Task objective: From the data below, return the exact lines starting at the line containing "Uniunea Europeană" and ending at the line containing "6 月 4, 2026", both included, and nothing else.

Exercise materials:
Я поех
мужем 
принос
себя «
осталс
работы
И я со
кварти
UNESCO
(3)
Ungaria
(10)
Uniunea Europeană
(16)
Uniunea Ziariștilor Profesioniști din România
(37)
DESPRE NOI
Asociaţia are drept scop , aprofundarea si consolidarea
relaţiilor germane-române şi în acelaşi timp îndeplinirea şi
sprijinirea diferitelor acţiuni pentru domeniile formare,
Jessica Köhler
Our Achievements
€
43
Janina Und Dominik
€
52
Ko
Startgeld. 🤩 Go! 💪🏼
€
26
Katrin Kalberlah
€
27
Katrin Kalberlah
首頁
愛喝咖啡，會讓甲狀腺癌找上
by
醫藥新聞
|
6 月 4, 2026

==

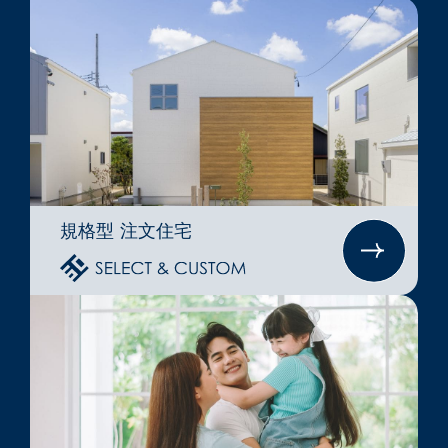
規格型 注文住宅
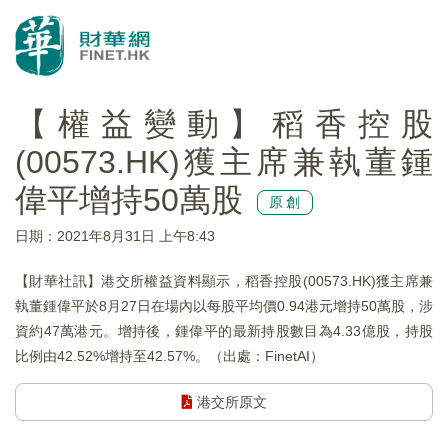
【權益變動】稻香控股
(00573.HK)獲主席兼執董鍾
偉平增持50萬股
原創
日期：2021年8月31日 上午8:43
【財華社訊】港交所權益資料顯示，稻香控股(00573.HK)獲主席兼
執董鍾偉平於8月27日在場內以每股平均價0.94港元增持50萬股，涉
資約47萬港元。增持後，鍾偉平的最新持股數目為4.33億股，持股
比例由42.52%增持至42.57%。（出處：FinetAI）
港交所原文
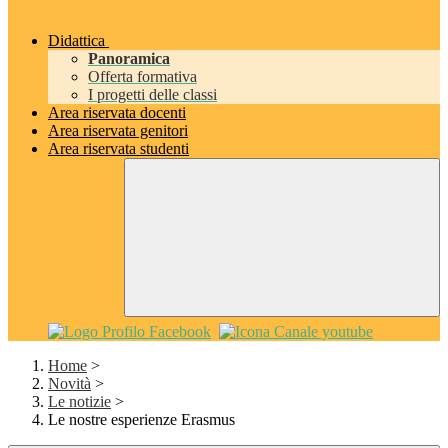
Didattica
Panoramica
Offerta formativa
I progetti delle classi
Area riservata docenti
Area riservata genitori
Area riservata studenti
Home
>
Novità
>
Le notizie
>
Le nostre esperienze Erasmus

Result for this task:
Uniunea Europeană
(16)
Uniunea Ziariștilor Profesioniști din România
(37)
DESPRE NOI
Asociaţia are drept scop , aprofundarea si consolidarea
relaţiilor germane-române şi în acelaşi timp îndeplinirea şi
sprijinirea diferitelor acţiuni pentru domeniile formare,
Jessica Köhler
Our Achievements
€
43
Janina Und Dominik
€
52
Ko
Startgeld. 🤩 Go! 💪🏼
€
26
Katrin Kalberlah
€
27
Katrin Kalberlah
首頁
愛喝咖啡，會讓甲狀腺癌找上
by
醫藥新聞
|
6 月 4, 2026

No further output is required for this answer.